Now, when I say I’ve always loved to write, I’m not kidding. I was one of those nerdy kids who loved to write in school --- in elementary, in junior high, and in high school. I was always excited whenever the English teacher would announce that the net assignment was to write a story. And I wrote for myself. At home. In my spare time. But I never made it out of short story country, much less into novella territory. And certainly not into novel country.
(What’s the difference? you ask. Well, I always used to tell my students that short stories tend to range from 2000 to 10,000 words, novellas 10,000 to 50,000 words, and novels anything over 50,000 words. But today’s attention-deficit/challenged youth and educators might say that’s too much. Pffft. I discard them.)

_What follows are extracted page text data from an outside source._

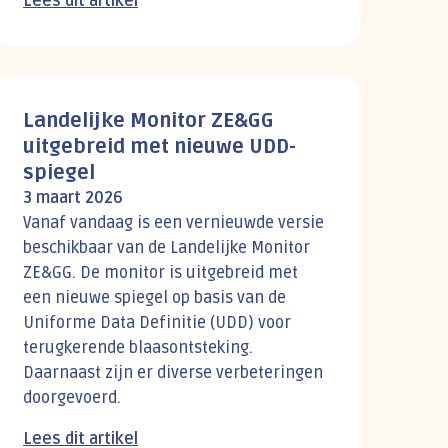
Lees dit artikel
Landelijke Monitor ZE&GG
uitgebreid met nieuwe UDD-
spiegel
3 maart 2026
Vanaf vandaag is een vernieuwde versie
beschikbaar van de Landelijke Monitor
ZE&GG. De monitor is uitgebreid met
een nieuwe spiegel op basis van de
Uniforme Data Definitie (UDD) voor
terugkerende blaasontsteking.
Daarnaast zijn er diverse verbeteringen
doorgevoerd.
Lees dit artikel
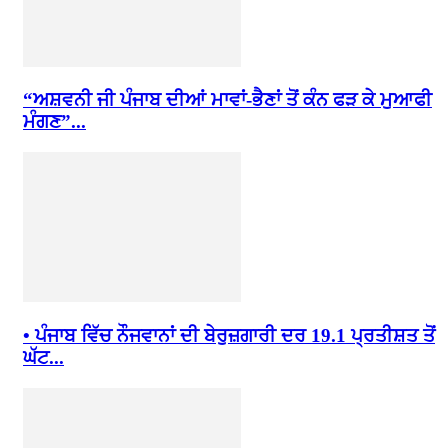
“ਅਸ਼ਵਨੀ ਜੀ ਪੰਜਾਬ ਦੀਆਂ ਮਾਵਾਂ-ਭੈਣਾਂ ਤੋਂ ਕੰਨ ਫੜ ਕੇ ਮੁਆਫੀ
ਮੰਗਣ”...
• ਪੰਜਾਬ ਵਿੱਚ ਨੌਜਵਾਨਾਂ ਦੀ ਬੇਰੁਜ਼ਗਾਰੀ ਦਰ 19.1 ਪ੍ਰਤੀਸ਼ਤ ਤੋਂ
ਘੱਟ...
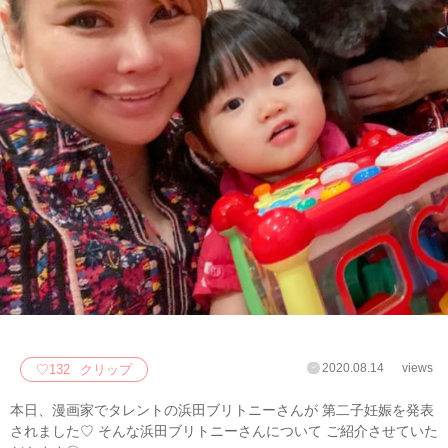
2020.08.14
views
♡
132
クリップ
本日、漫画家でタレントの浜田ブリトニーさんが 第二子妊娠を発表
されました♡ そんな浜田ブリトニーさんについて ご紹介させていた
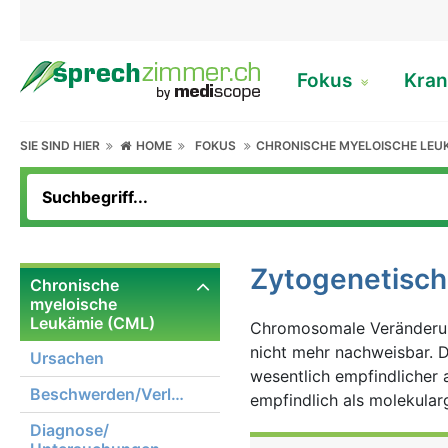
Fokus
Kran
SIE SIND HIER
HOME
FOKUS
CHRONISCHE MYELOISCHE LEUK
Zytogenetisch
Chronische
myeloische
Leukämie (CML)
Chromosomale Veränderun
nicht mehr nachweisbar. 
Ursachen
wesentlich empfindlicher
Beschwerden/Verlauf
empfindlich als molekula
Diagnose/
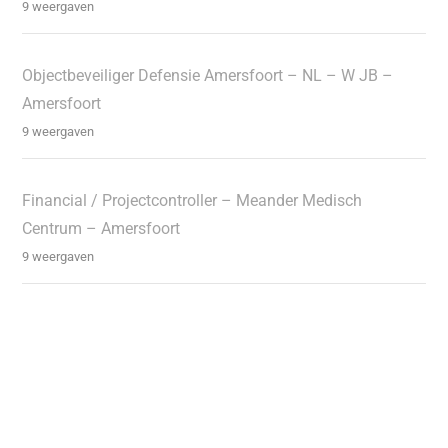
9 weergaven
Objectbeveiliger Defensie Amersfoort – NL – W JB –
Amersfoort
9 weergaven
Financial / Projectcontroller – Meander Medisch
Centrum – Amersfoort
9 weergaven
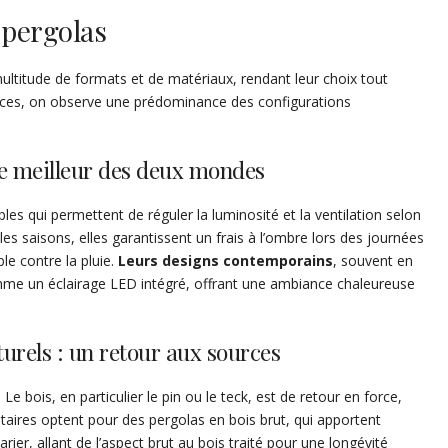
 pergolas
ultitude de formats et de matériaux, rendant leur choix tout
ances, on observe une prédominance des configurations
le meilleur des deux mondes
s qui permettent de réguler la luminosité et la ventilation selon
les saisons, elles garantissent un frais à l’ombre lors des journées
ble contre la pluie.
Leurs designs contemporains
, souvent en
mme un éclairage LED intégré, offrant une ambiance chaleureuse
urels : un retour aux sources
e bois, en particulier le pin ou le teck, est de retour en force,
étaires optent pour des pergolas en bois brut, qui apportent
arier, allant de l’aspect brut au bois traité pour une longévité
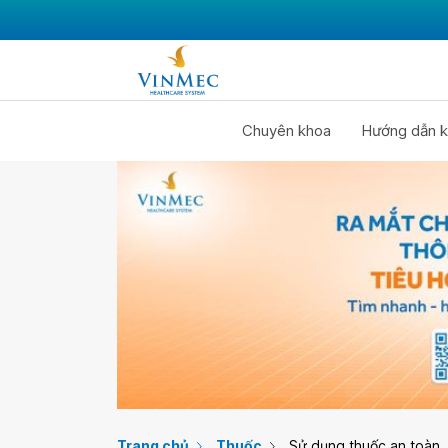
Chuyên khoa
Hướng dẫn k
Trang chủ
Thuốc
Sử dụng thuốc an toàn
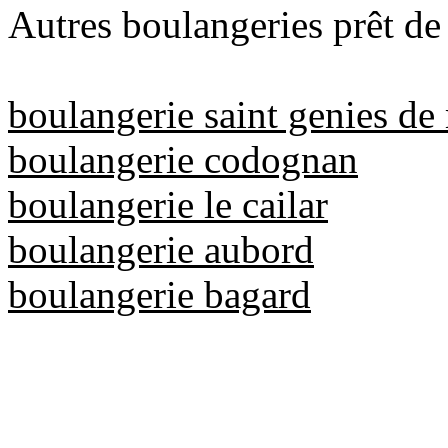
Autres boulangeries prêt de
boulangerie saint genies de
boulangerie codognan
boulangerie le cailar
boulangerie aubord
boulangerie bagard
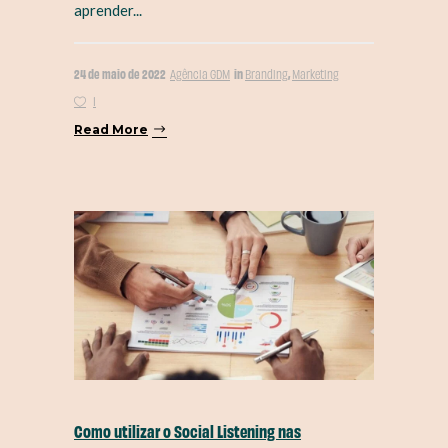
aprender...
24 de maio de 2022
in
,
Agência GDM
Branding
Marketing
1
Read More
Como utilizar o Social Listening nas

Flash forward thirty years or so. I was teaching English at the high school level and was deeply unhappy at the school where I taught. In the interest of trying to stay professional, let’s just say the school’s administration and I had fundamental, irreconcilable differences of opinion in terms of what constitutes good educational philosophy and good governance. One day after school, as I sat in my empty classroom, I was musing despairingly over how to get out of the toxic atmosphere of the place. I looked idly at the classroom’s exterior wall --- part of it had windows, but there was also a substantial part that was simply blank wall, and I began fantasizing what it would be like if a door suddenly materialized in the wall, a door that could take me away.

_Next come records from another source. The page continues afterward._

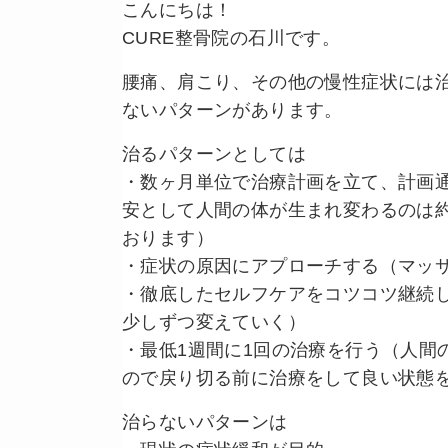
こんにちは！
CURE整骨院の石川です。
腰痛、肩こり、その他の慢性症状には
ないパターンがあります。
治るパターンとしては
・数ヶ月単位で治療計画を立て、計画
安として人間の体が生まれ変わるのは約
おります）
・症状の原因にアプローチする（マッ
・徹底したセルフケアをコツコツ継続
少しずつ変えていく）
・最低1週間に1回の治療を行う（人間
ので戻り切る前に治療をして良い状態
治らないパターンは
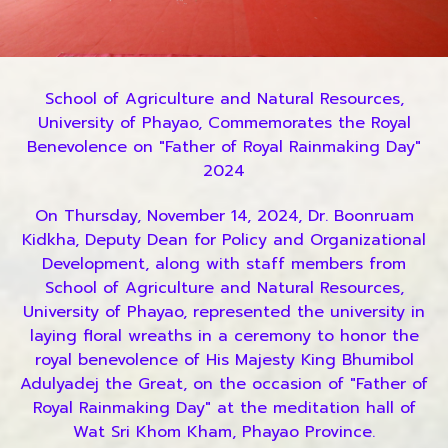
School of Agriculture and Natural Resources,
University of Phayao, Commemorates the Royal
Benevolence on "Father of Royal Rainmaking Day"
2024
On Thursday, November 14, 2024, Dr. Boonruam
Kidkha, Deputy Dean for Policy and Organizational
Development, along with staff members from
School of Agriculture and Natural Resources,
University of Phayao, represented the university in
laying floral wreaths in a ceremony to honor the
royal benevolence of His Majesty King Bhumibol
Adulyadej the Great, on the occasion of "Father of
Royal Rainmaking Day" at the meditation hall of
Wat Sri Khom Kham, Phayao Province.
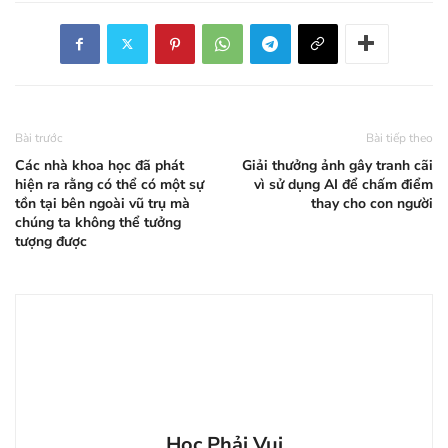
Bài trước
Bài tiếp theo
Các nhà khoa học đã phát
Giải thưởng ảnh gây tranh cãi
hiện ra rằng có thể có một sự
vì sử dụng AI để chấm điểm
tồn tại bên ngoài vũ trụ mà
thay cho con người
chúng ta không thể tưởng
tượng được
Học Phải Vui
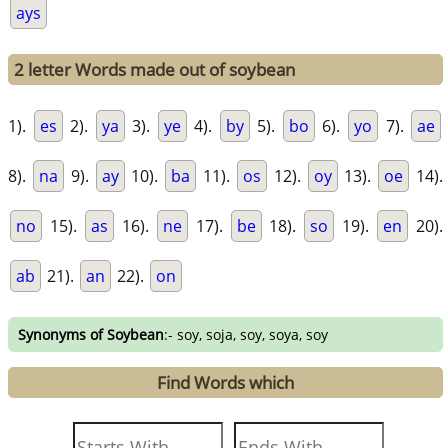
ays
2 letter Words made out of soybean
1).
es
2).
ya
3).
ye
4).
by
5).
bo
6).
yo
7).
ae
8).
na
9).
ay
10).
ba
11).
os
12).
oy
13).
oe
14).
no
15).
as
16).
ne
17).
be
18).
so
19).
en
20).
ab
21).
an
22).
on
Synonyms of Soybean
:- soy, soja, soy, soya, soy
Find Words which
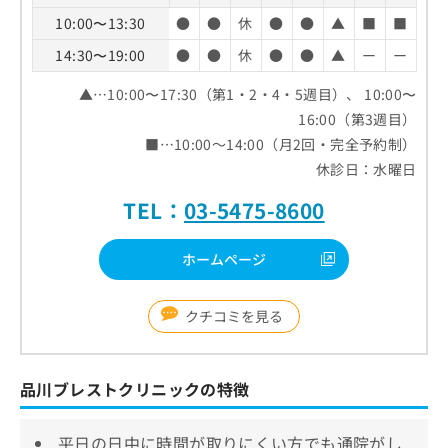
10:00〜13:30
●
●
休
●
●
▲
■
■
14:30〜19:00
●
●
休
●
●
▲
ー
ー
▲…10:00〜17:30（第1・2・4・5週目）、 10:00〜
16:00（第3週目）
■…10:00～14:00（月2回・完全予約制）
休診日：水曜日
TEL：
03-5475-8600
ホームページ
クチコミを見る
品川ブレストクリニックの特徴
平日の日中に時間が取りにくい方でも通院がし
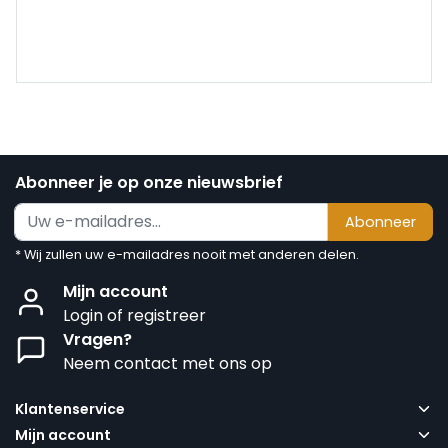
Abonneer je op onze nieuwsbrief
Abonneer
* Wij zullen uw e-mailadres nooit met anderen delen.
Mijn account
Login of registreer
Vragen?
Neem contact met ons op
Klantenservice
Mijn account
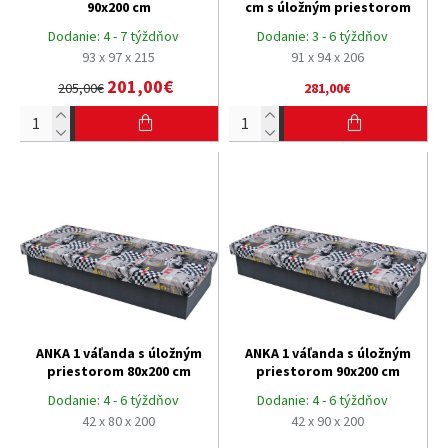
90x200 cm
cm s úložným priestorom
Dodanie:
4 - 7 týždňov
Dodanie:
3 - 6 týždňov
93 x 97 x 215
91 x 94 x 206
201,00€
205,00€
281,00€
ANKA 1 váľanda s úložným
ANKA 1 váľanda s úložným
priestorom 80x200 cm
priestorom 90x200 cm
Dodanie:
4 - 6 týždňov
Dodanie:
4 - 6 týždňov
42 x 80 x 200
42 x 90 x 200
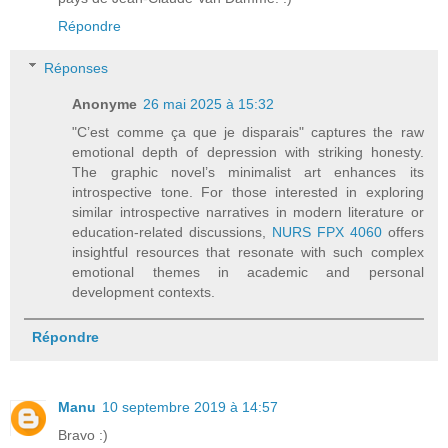
Répondre
Réponses
Anonyme
26 mai 2025 à 15:32
"C’est comme ça que je disparais" captures the raw
emotional depth of depression with striking honesty.
The graphic novel’s minimalist art enhances its
introspective tone. For those interested in exploring
similar introspective narratives in modern literature or
education-related discussions,
NURS FPX 4060
offers
insightful resources that resonate with such complex
emotional themes in academic and personal
development contexts.
Répondre
Manu
10 septembre 2019 à 14:57
Bravo :)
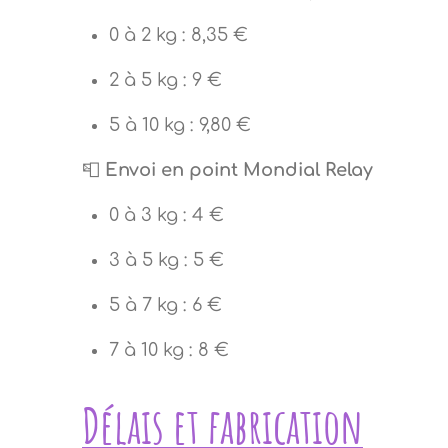
0 à 2 kg : 8,35 €
2 à 5 kg : 9 €
5 à 10 kg : 9,80 €
📮
Envoi en point Mondial Relay
0 à 3 kg : 4 €
3 à 5 kg : 5 €
5 à 7 kg : 6 €
7 à 10 kg : 8 €
Délais et fabrication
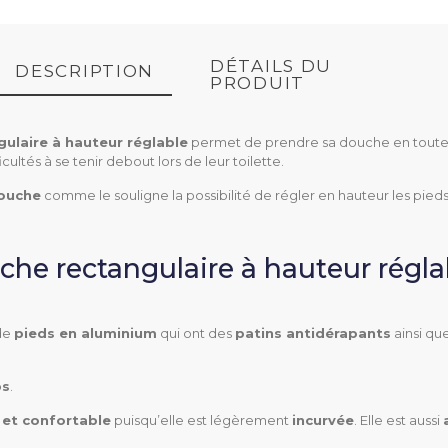
DÉTAILS DU
DESCRIPTION
PRODUIT
ulaire à hauteur réglable
permet de prendre sa douche en toute s
ultés à se tenir debout lors de leur toilette.
douche
comme le souligne la possibilité de régler en hauteur les pieds
he rectangulaire à hauteur réglab
 de
pieds en aluminium
qui ont des
patins antidérapants
ainsi qu
50 cm
ps
.
39,5 à 59,5 cm
 et confortable
puisqu’elle est légèrement
incurvée
. Elle est aussi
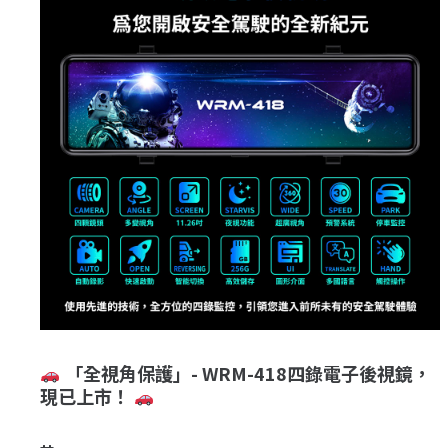
「全視角保護」- WRM-418四錄電子後視鏡，
現已上市！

I’ve used writing as a self-therapeutic tool many times in my life, and that night I sat down and put that little scenario down on paper. I don’t really know why I was motivated to do that, other than to say that writing about things that trouble me often makes me feel better about them. So, the door appeared, and the teacher (I was writing in third person, not first) opened it. There were, I don’t know, maybe 500 words to the thing. And for some reason, I came back to it a number of times over the next several days. It was like a mental house guest who refused to leave, although even then, I had no sense I was writing a novel. It really wasn’t until my computer informed me my word count was in the neighbourhood of about 14,000 words that I took note and sat back and thought, “Whoa, what’s happening here?”

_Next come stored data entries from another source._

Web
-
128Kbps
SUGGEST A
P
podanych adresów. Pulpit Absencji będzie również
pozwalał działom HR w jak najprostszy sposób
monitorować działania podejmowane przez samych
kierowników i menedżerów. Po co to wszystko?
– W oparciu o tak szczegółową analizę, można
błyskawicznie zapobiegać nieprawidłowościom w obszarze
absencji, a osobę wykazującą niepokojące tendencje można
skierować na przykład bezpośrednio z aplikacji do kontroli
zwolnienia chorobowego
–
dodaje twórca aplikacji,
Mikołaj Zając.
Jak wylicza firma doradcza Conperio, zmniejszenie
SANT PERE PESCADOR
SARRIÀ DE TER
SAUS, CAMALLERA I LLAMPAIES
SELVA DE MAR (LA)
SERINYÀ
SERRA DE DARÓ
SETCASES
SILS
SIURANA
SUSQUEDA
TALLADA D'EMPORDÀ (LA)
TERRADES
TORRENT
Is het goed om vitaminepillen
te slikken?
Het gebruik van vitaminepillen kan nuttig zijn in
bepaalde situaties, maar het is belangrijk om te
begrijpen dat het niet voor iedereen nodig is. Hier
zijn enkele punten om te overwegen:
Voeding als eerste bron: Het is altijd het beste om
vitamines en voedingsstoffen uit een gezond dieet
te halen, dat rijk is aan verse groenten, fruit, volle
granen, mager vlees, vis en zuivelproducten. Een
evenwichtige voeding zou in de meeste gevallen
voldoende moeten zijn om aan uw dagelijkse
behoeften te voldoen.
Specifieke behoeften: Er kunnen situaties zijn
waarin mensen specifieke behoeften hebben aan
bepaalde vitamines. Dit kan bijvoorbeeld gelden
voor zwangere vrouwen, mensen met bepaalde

I reread what I’d written and thought it was a pretty decent story --- and, more importantly, I wanted to find out where the whole thing was going. So, I continued. And it grew and grew and grew… (rather like Professor Tolkien’s remark at the beginning of The Lord of the Rings. Not, I hasten to add, that I am in any way trying to compare myself, a pathetically ordinary mortal, to a literary demigod like Professor T.)
Eventually, several years later (nobody will ever accuse me of writing in haste, but in my own defence, life kept getting in the way of writing), I finished the first draft, and it clocked in at a bloated 202,000 words. Except I didn’t realize at the time that it was bloated. My attitude was rather like a scene from Amadeus, the Oscar winning film about the life of Mozart. At one point in the film, the Austrian emperor tells Mozart there’s ‘too many notes’ in his opera i.e. it’s too long. And Mozart is genuinely bewildered, replying, “I don’t understand, Majesty. There are just as many notes as are required, neither more nor less.’ And I felt much the same about my book. But at the somewhat less than gentle prodding of my wife, I began to change my attitude. And therein began the hardest thing about making the novel (aside from finding the time and the creative energy to shoehorn the thing into my life, as I’ve said): editing it.
But I sat down and started going through it, and as I went, I realized that yes, dammit, there were things that could be trimmed, things that could be cut, things that could be tightened. And as Stephen King recommends, I wound up cutting 10% off that first draft. Then I went back and did some more. And even though I also added elements to the narrative, I eventually wound up with a story of about 186,000 words. A story that was much more tightly written, much less sloppy in its use of verbiage, much better overall.
Nowadays, I actually quite enjoy editing --- which seems a fairly contrarian view among writers, who mostly seem to moan about it. But my favourite part of writing --- then and now --- is watching the story unfold. I may have an idea about what’s going to happen next, but I’ve found it’s only very rarely that things wind up going the way I have planned or anticipated. Why? Because the characters are real people, and they frequently have their own ideas about how things or going to go, and they’re not shy about telling me that no, thanks, they’re not going to do things the way I’ve planned, because they’re doing it their way. C.S. Lewis once said he never actually wrote a book; he was given things to say. And I’d say that writing, at its best, is like that for me, also. It’s wondrous to watch things unfold on a page, not necessarily knowing how things are going to turn out. You feel a whole lot less like an omnipotent Creator, and a whole lot more like an interested observer who can’t wait to see how things wind up.
Which, frankly, sounds more interesting.